Microsoft Office Excel 2007 version lifts several of the limitations in previous versions, making Excel reporting even more powerful.

What to Do When Excel Hangs
As mentioned earlier, running Excel on the server is not ideal. One common problem is that Excel becomes unresponsive. The most likely cause for this is a pop-up window coming up in Excel or a dangling reference as explained in the previous paragraph. Since Excel is running on the server, within a context where there is no user interface, responding to the pop-up is not possible. In 99 percent of the cases a pop-up window means you made a configuration error so it is very important to check the configuration at runtime and log any anomalies.

When Excel hangs, you somehow need to abort it.
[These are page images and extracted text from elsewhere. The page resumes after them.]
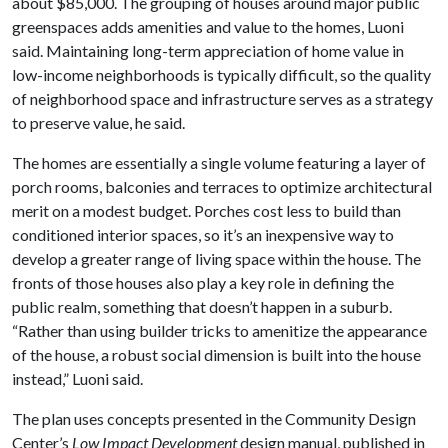
about $85,000. The grouping of houses around major public
greenspaces adds amenities and value to the homes, Luoni
said. Maintaining long-term appreciation of home value in
low-income neighborhoods is typically difficult, so the quality
of neighborhood space and infrastructure serves as a strategy
to preserve value, he said.
The homes are essentially a single volume featuring a layer of
porch rooms, balconies and terraces to optimize architectural
merit on a modest budget. Porches cost less to build than
conditioned interior spaces, so it’s an inexpensive way to
develop a greater range of living space within the house. The
fronts of those houses also play a key role in defining the
public realm, something that doesn’t happen in a suburb.
“Rather than using builder tricks to amenitize the appearance
of the house, a robust social dimension is built into the house
instead,” Luoni said.
The plan uses concepts presented in the Community Design
Center’s
Low Impact Development
design manual, published in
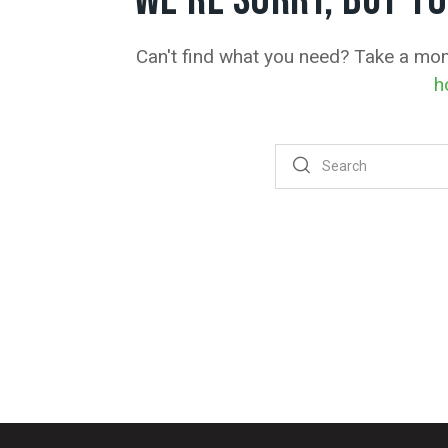
WE'RE SORRY, BUT Y
Can't find what you need? Take a mo
h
If your application simply hands over control to Excel, that isn't possible. To get around this, you need to start Excel on a different thread or in a different AppDomain. Listing 1 shows you how to start another thread that does the actual Excel interaction. Basically, you start a secondary thread, and the primary thread waits for the secondary thread to finish. You set the primary thread to wait only for a certain amount of time so that it can take action if Excel hangs. When that happens, you need to do two things: terminate Excel and terminate the secondary thread. Just doing the latter will not help because Excel runs out-of-process and the thread that activated it can't be aborted until it is in control again.

To kill Excel you have to kill the process that's running it, but only the one that was started by your application. Because the application is running on the server under a specific user account, you actually know that Excel processes with that user account as owner are associated with your application. Listing 2 shows how you can terminate those processes using that information. With the System.Management namespace you can get access to the processes running on the machine and query for the processes you're looking for. Once Excel has been terminated, control flows back to the secondary thread, at which point that thread can be aborted.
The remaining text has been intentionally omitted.